[[ Data to examine open ]]

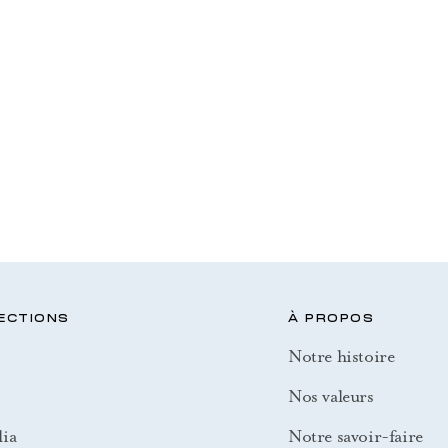
ECTIONS
À PROPOS
Notre histoire
Nos valeurs
ia
Notre savoir-faire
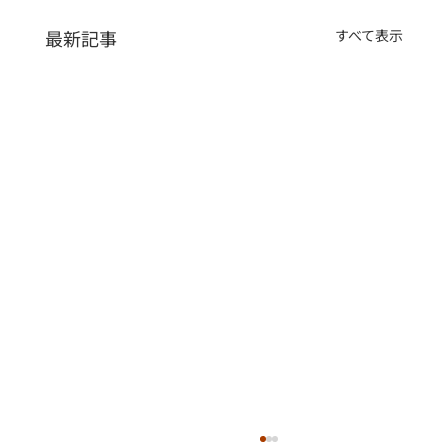
最新記事
すべて表示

[[ Data to examine closed ]]

**Problem description**
Would you copy out the data exactly, leaving every picture out?

**Output for this exercise**
ECTIONS
À PROPOS
Notre histoire
Nos valeurs
ia
Notre savoir-faire
最新記事
すべて表示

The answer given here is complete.